The Department of Energy is planning to soon take some initial steps to nail down a process for allocating several billion dollars in federal funds to economically-troubled nuclear power plants, an agency spokesperson said this week.
A Request for Information (RFI) and notice of intent from DOE related to the civil nuclear credits program greenlit by the Joe Biden administration’s recently-enacted infrastructure package should be released “in the coming weeks,” an agency spokesperson told RadWaste Monitor via email Friday.
“The Department is working full tilt on delivering the benefits of the Bipartisan Infrastructure Law to the American people,” the spokesperson said.
The trillion-dollar infrastructure bill, signed by President Biden in November, includes around $6 billion in tax credits for nuclear power operators that post a net operating loss. Those credits would be doled out by DOE over a five year period, from fiscal 2022 to 2026, at an average of around $1.2 billion a year. Per the legislation, DOE has until March to establish a process for auctioning off the credits.
That’s “a very fast timeline,” agency deputy chief of staff Jeremiah Baumann told RadWaste Monitor during a November press call, but DOE is prepared to meet it. While more details about the auction process were still weeks or months away, Baumann said at the time, he said that plant operators would have to “show their need and [DOE would] make sure that taxpayers’ money is well spent.”

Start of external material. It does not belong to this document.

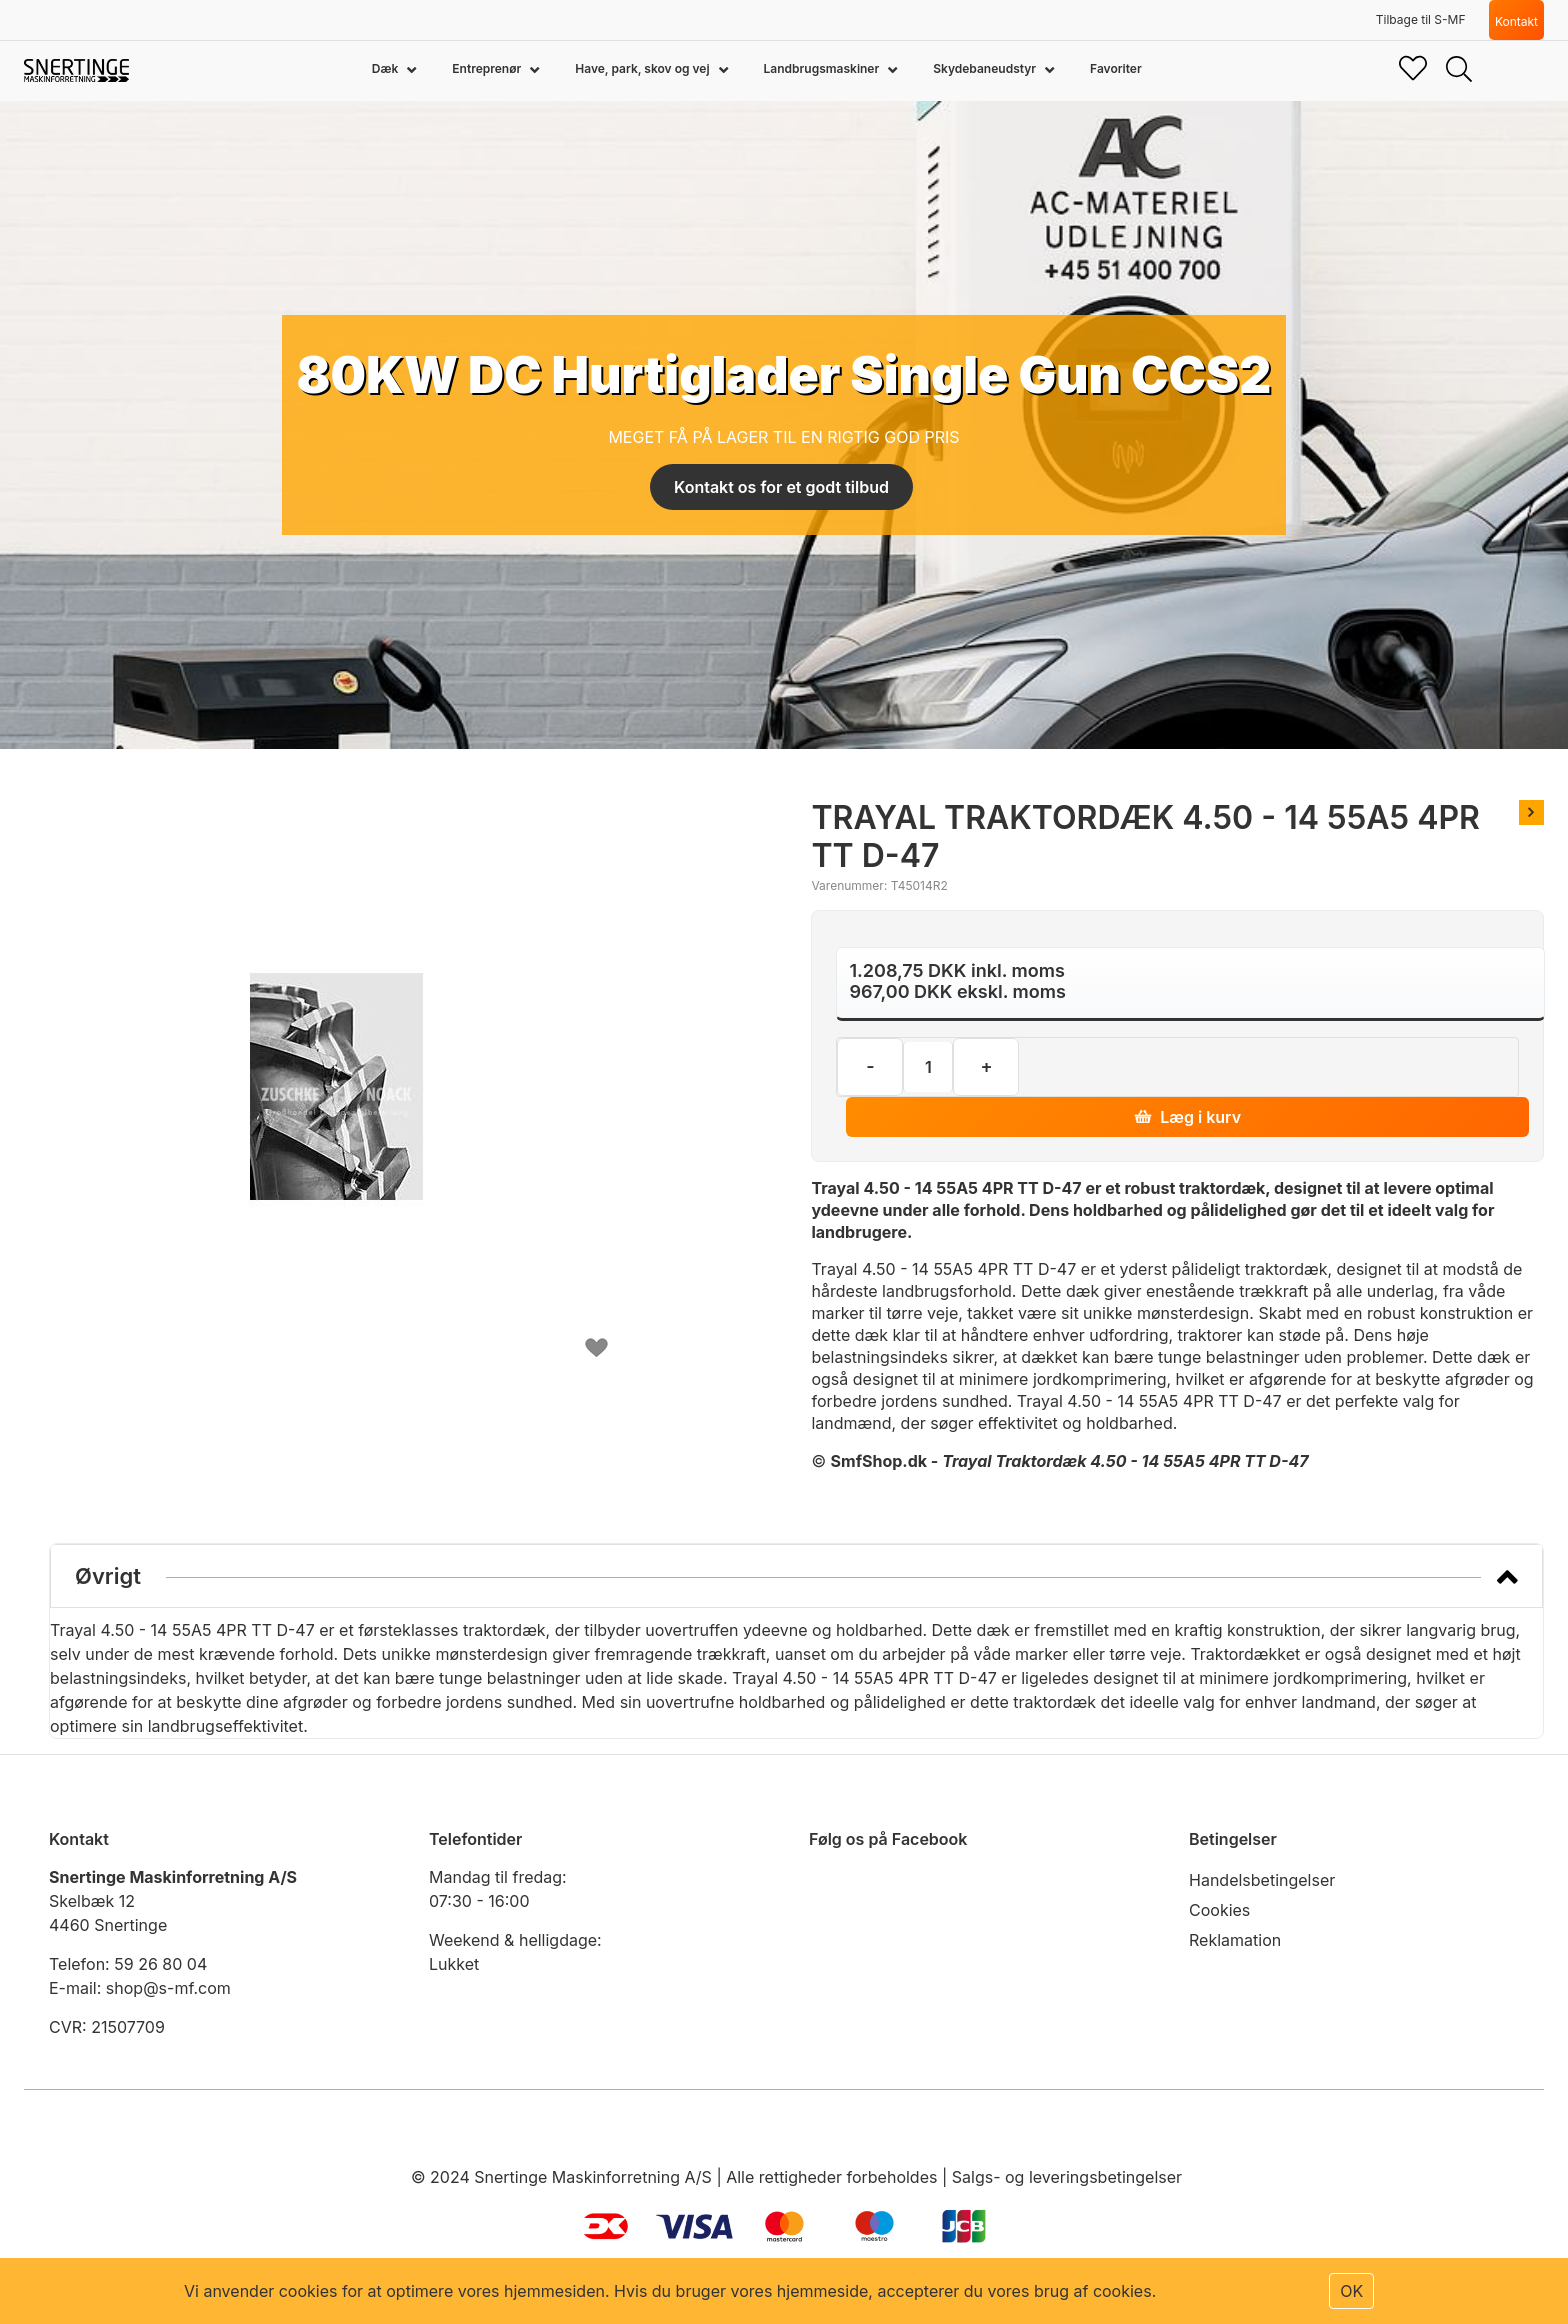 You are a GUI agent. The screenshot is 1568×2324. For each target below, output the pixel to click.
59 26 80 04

Tax credits for nuclear plants would certainly be good news for an industry in which reactors are shutting down much faster than they’re being built.
One plant is slated for shutdown so far in 2022: Michigan’s Palisades plant, which should go dark some time in the spring. Indian Point Energy Center in New York went offline in April 2021. Exelon’s Byron and Dresden plants in Illinois were also on the chopping block last year, but were saved by a hail-mary bailout from state lawmakers.